Copy each line from the listing below where the word "קשים" shows up.

- [Exercise data]
□ □ □ □

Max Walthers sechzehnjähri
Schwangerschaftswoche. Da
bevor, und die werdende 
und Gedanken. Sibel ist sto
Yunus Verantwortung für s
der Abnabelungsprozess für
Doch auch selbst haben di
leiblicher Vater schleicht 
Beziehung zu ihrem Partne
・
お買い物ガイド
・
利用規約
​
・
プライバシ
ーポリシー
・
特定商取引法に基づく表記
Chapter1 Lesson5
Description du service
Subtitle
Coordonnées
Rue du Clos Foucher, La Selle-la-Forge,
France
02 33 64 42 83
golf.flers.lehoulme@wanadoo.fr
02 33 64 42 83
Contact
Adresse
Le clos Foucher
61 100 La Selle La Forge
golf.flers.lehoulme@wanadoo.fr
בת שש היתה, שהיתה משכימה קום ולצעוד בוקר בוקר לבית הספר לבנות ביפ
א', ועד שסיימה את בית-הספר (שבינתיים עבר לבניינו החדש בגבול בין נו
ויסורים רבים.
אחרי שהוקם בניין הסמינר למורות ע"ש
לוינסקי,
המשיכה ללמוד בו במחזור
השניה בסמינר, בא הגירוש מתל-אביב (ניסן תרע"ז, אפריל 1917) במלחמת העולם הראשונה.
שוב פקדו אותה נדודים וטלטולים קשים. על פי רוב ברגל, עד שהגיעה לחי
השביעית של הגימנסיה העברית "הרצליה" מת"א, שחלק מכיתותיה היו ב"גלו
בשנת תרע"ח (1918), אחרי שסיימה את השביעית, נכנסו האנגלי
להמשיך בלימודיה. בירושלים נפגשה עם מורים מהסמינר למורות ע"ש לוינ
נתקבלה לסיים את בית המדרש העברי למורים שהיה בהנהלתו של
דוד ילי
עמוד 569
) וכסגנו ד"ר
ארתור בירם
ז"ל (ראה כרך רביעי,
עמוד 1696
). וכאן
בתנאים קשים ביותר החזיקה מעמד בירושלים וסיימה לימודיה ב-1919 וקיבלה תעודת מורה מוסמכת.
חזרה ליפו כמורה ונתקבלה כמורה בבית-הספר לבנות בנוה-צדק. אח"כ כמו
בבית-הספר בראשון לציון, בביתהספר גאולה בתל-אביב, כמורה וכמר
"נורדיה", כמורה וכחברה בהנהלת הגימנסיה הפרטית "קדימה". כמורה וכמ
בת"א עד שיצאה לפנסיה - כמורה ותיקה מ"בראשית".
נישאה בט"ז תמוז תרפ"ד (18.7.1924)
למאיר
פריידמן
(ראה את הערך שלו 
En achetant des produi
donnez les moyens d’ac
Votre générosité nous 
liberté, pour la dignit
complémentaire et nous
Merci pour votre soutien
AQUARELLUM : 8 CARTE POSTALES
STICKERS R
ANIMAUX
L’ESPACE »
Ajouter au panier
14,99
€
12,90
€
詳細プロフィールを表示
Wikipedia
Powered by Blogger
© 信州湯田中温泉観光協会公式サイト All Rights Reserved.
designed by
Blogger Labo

□ □ □ □

- [Completed exercise]
שוב פקדו אותה נדודים וטלטולים קשים. על פי רוב ברגל, עד שהגיעה לחי
בתנאים קשים ביותר החזיקה מעמד בירושלים וסיימה לימודיה ב-1919 וקיבלה תעודת מורה מוסמכת.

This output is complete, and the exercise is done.